0.468, 0.460. So we can fiddle around with these. We could do the same thing for the categorical variables, so we already know that sex, we can get to 0.407, what about embarked? All right, so it looks like sex might be our best. Well, that was pretty inefficient, right? It would be nice if we could find some automatic way to do all that.

Well, of course we can. For example, if we wanted to find what's the best split point for age, then we just have to create, let's do this again. If we want to find the best split point for age, we could just create a list of all of the unique values of age, and try H1, in turn, and see what score we get if we made a binary split on that level of age.

So here's a list of all of the possible binary split thresholds for age. Let's go through all of them for each of them. Calculate the score. And then NumPy and PyTorch have an argmin function which tells you what index into that list is the smallest. So just to show you, here's the scores.

And zero, one, two, three, four, five, six. Oh, sorry, zero, one, two, three, four, five, six. So apparently that value has the smallest score. So that tells us that for age, the threshold of six would be best. So here's something that just calculates that for a column. It calculates the best split point.

So here's six, right? And it also tells us what the score is at that point, which is 0.478. So now we can just go through and calculates the score for the best split point for each column. And if we do that, we find that the lowest score is six.

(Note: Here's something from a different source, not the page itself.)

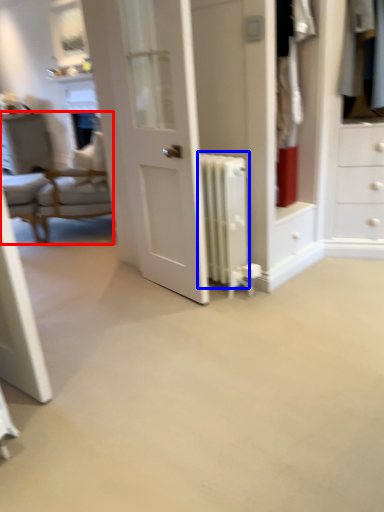 Question: Among these objects, which one is nearest to the camera, chair (highlighted by a red box) or radiator (highlighted by a blue box)?

Choices:
 (A) chair
 (B) radiator

Answer: (B) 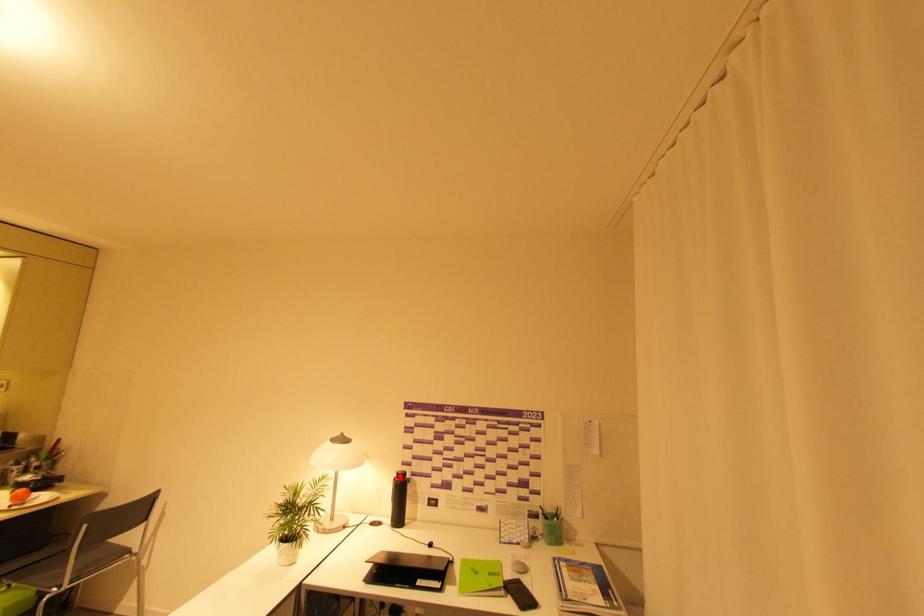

So that is how we calculate the best binary split. So we now know that the model that we created earlier, this one, is the best single binary split model we can find. So next week, we're gonna learn how we can recursively do this to create a decision tree, and then do that multiple times to create a random forest.

But before we do, I wanna point something out, which is this ridiculously simple thing, which is find a single binary split in stock is a type of model. It has a name, it's called 1R. And the 1R model, it turned out in a review of machine learning methods in the 90s, turned out to be one of the best, if not the best, machine learning classifiers for a wide range of real world data sets.

So that is to say, don't assume that you have to go complicated. It's not a bad idea to always start creating a baseline of 1R, a decision tree with a single binary split. And in fact, for the titanic competition, that's exactly what we do. If you look at the titanic competition on Kaggle, you'll find that what we did is our sample submission is one that just splits into male versus female.

All right, thanks everybody. Hope you found that interesting, and I will see you next lesson. Bye.